Han sido- y siguen siendo- meses de incertidumbre y de enfado de los miles de accionistas que se han quedado sin su inversión, ya sea en deuda subordinada, bonos o bien acciones.

Los afectados empezaron a moverse, y ahora empieza a haber reacciones de nuestras instituciones, a la espera también de que los juzgados y tribunales empiecen a emitir sentencias para resolver los asuntos, a nivel de justicia.

Empiezan las resoluciones del caso Banco Popular

Una de las primeras reacciones ha sido el anuncio de la Comisión Nacional del Mercado de Valores a la posibilidad de imponer una multa o sanción de más de un millón de euros al expresidente del Banco Popular, el Sr. Ángel Ron, si finalmente la institución resuelve que el Sr. Ron cometió una falta “muy grave” al ocultar información relevante.

La Ley del Mercado de Valores, en su regulación, establece sanciones de 600.000 euros para los casos considerados como “muy graves”; y a ello se podría añadir la cantidad de 400.000 euros por el simple hecho de ejercer un cargo de administración.

Pero el Sr. Ron puede que no sea el único, pues la misma suerte podrían correr otros miembros de la cúpula del que fue una de las entidades más relevantes de España, Banco Popular.
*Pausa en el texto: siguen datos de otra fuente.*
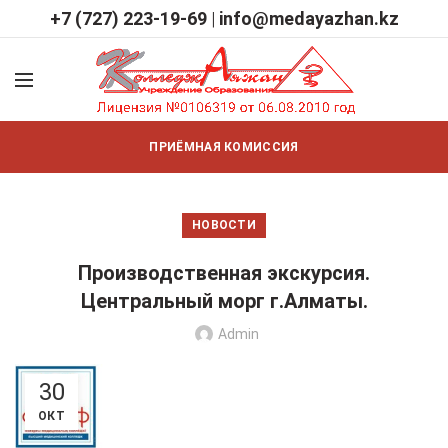
+7 (727) 223-19-69
|
info@medayazhan.kz
ПРИЁМНАЯ КОМИССИЯ
НОВОСТИ
Производственная экскурсия.
Центральный морг г.Алматы.
Admin
30
ОКТ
En segundo lugar, y no menos importante, tenemos a Emilio Saracho, el conocido como ex presidente de Popular, y quien regaló la entidad al Santander. El expresidente tendrá que comparecer ante los tribunales – en concreto al Juzgado de Primera Instancia 27 de Barcelona- el próximo 22 de mayo de este 2018 en calidad de testigo en un juicio civil en el que se solicita una indemnización a un inversor minorista que perdió casi 30.000 euros a causa de la amortización de las acciones y la resolución de la entidad financiera.

Por si lo anterior no fuera suficiente, Luis de Guindos – actual ministro de Economía y candidato además a la vicepresidencia del Banco Central Europeo- ha manifestado en una entrevista extrajera que lo mejor sería que es publicara el ya tan mencionado informe de Deloitte, dando a conocer así a todos los inversores las verdaderas causas de resolución de la entidad financiera.

La resolución de Banco Popular no era la única solución

Lo único cierto es que, seguramente, la resolución anticipada de la entidad financiera no era la única solución para la entidad. Sí quizás la más fácil o menos perjudicial para los interesados, pero no la más factible si tenemos en cuenta que una de las prioridades de nuestro sistema jurídico es la protección del accionista e inversor.

Y lo único que hacen las instituciones como la JUR o el FROB, negando el acceso al contenido del informe de valoración de Deloitte, es sembrar más dudas y sombras sobre la viabilidad de la resolución de la entidad Banco Popular.

No tardarán en salir resoluciones de nuestros tribunales que juzguen los mecanismos de resolución que propiciaron la amortización de los títulos a miles de inversores que hoy han visto reducida su inversión /capital a 0 euros. Y serán los juzgadores los que deberán decidir la indemnización que proceda a estos inversores, a quienes se les ha expropiado – literalmente- sus ahorros.